Crítica | Aos pedaços (2020)
Ruy Guerra atualiza sua filmografia com um fraco suspense recheado de sombras, mas nada misterioso
Em Aos Pedaços (2020), filme com lançamento no Festival de Cinema de Gramado, Ruy Guerra explora a crise de Eurico (Emilio de Melo), um homem bígamo e paranoico casado com duas mulheres loiras muito parecidas: Anna (Christiana Ubach) e Ana (Simone Spoladore). Em um sonho, lhe é revelado que irá morrer e alguma de suas mulheres planeja matá-lo. Convencido de sua sina, Eurico mergulha em um turbilhão de medo, suspeitas, alucinações e culpa.
Através de solilóquios intensos e diálogos com Eleno (Julio Adrião), um pastor misógino que funciona como um Id (parte do inconsciente regido pelo princípio do prazer) para o protagonista, a narrativa explora os tormentos de Eurico em relação a seu destino e sua condição de homem e marido. Paralelamente, vemos um estudo das vontades e condições de mulher e esposa de Ana e Anna e suas possíveis razões para realizar (ou não) o assassinato de seu marido.
O filme se desenrola em um espaço diegético pouco definido, casas cobertas de sombras, corredores estreitos, uma ou outra cena numa praia. Esses lugares são explorados utilizando um belo preto e branco muito expressivo. As atuações seguem um estilo muito teatral, os monólogos são declamados e os diálogos são trocas intensas.

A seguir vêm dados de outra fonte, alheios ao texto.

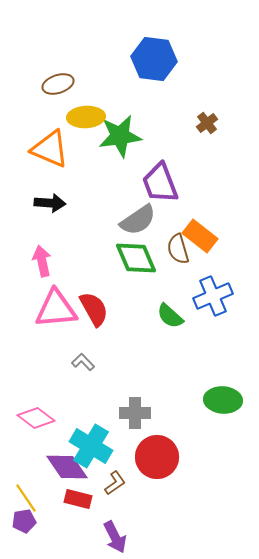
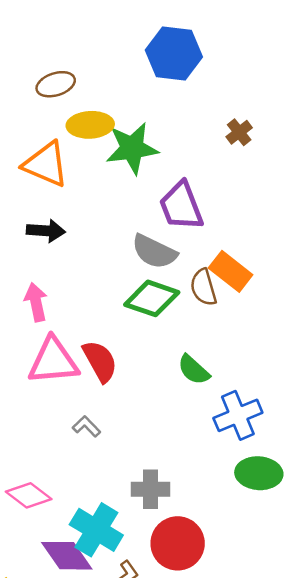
gray semicircle: (138, 220) -> (154, 252), turned 60
green diamond: (136, 258) -> (152, 298), turned -48
blue cross: (213, 296) -> (238, 415), moved

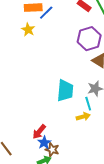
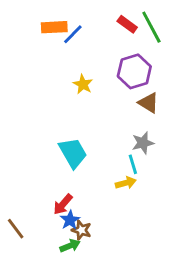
yellow star: (28, 30) -> (83, 84), moved
cyan trapezoid: (65, 91) -> (73, 153), moved, turned -35

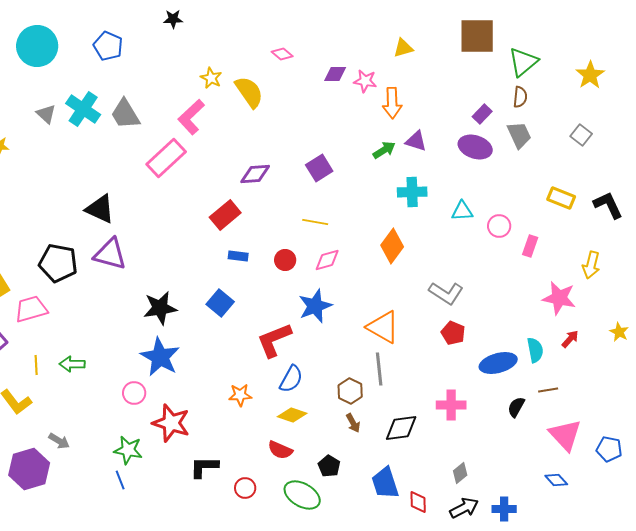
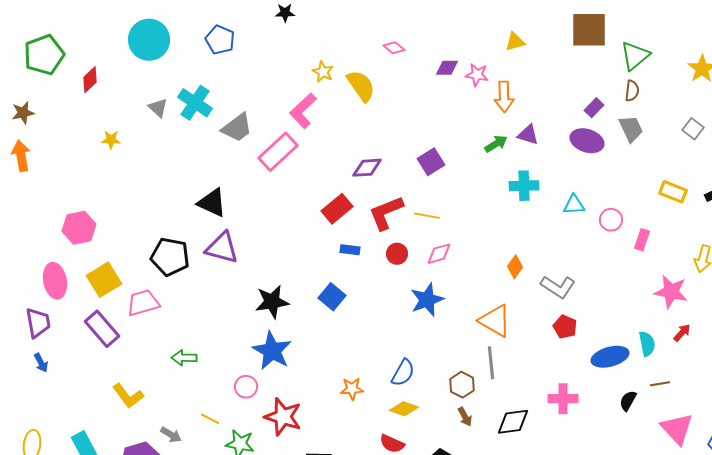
gray trapezoid: (125, 114) -> (237, 128), moved, turned -96
orange diamond: (392, 246) -> (515, 267), moved, size x0.7
red L-shape: (274, 340) -> (386, 213), moved
yellow line: (36, 365) -> (210, 419), moved, turned -60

Por mais que Ruy Guerra experimente muito com a forma de contar sua história, ela se desenrola de forma bem linear. São apresentados os personagens, descobrimos a força motriz da narrativa (a morte ou não de Eurico), descobrimos as motivações deles (seção de maior duração do filme) e vemos o desfecho das suspeitas do protagonista.
Um dos principais problemas do filme tem origem nessa narrativa simples. O desfecho, que poderia ser uma das ferramentas para criar tensão, é muito simples. Eurico sobrevive, ou é morto por uma de suas esposas, ou as duas cometem o crime, ou ele que se mata. Há pouquíssimo espaço para brincar com um plot twist, coisa que Ruy insiste em fazer.

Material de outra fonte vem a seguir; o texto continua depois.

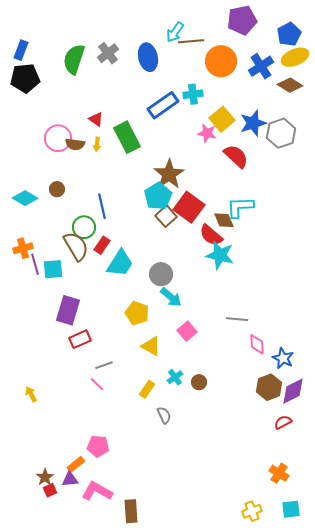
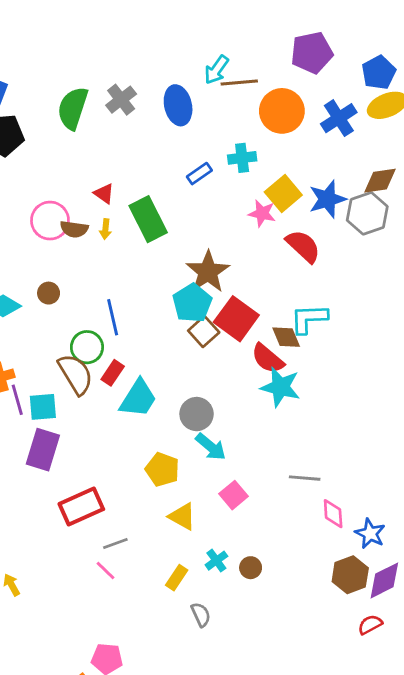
brown diamond: (290, 85) -> (380, 181), moved, turned -40
blue rectangle: (163, 105) -> (199, 174), size x0.6
purple rectangle: (68, 310) -> (43, 450), moved
red rectangle: (80, 339) -> (81, 506), size x1.4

Nesse caso, a única saída para manter um engajamento com os eventos que se desenrolam é transformá-los em um evento cinematográfico por meio da encenação, como diretores como o Alfred Hitchcock são conhecidos por fazer. Sobre o sucesso dessa empreitada, Inácio Araujo desenvolveu em sua crítica do filme melhor do que eu poderia:
“Há filmes em que Ruy Guerra parece explicitamente se fazer opaco, como este. São os menos legíveis de sua desigual filmografia, no sentido de que talvez exista pouco para ver além do que se vê.”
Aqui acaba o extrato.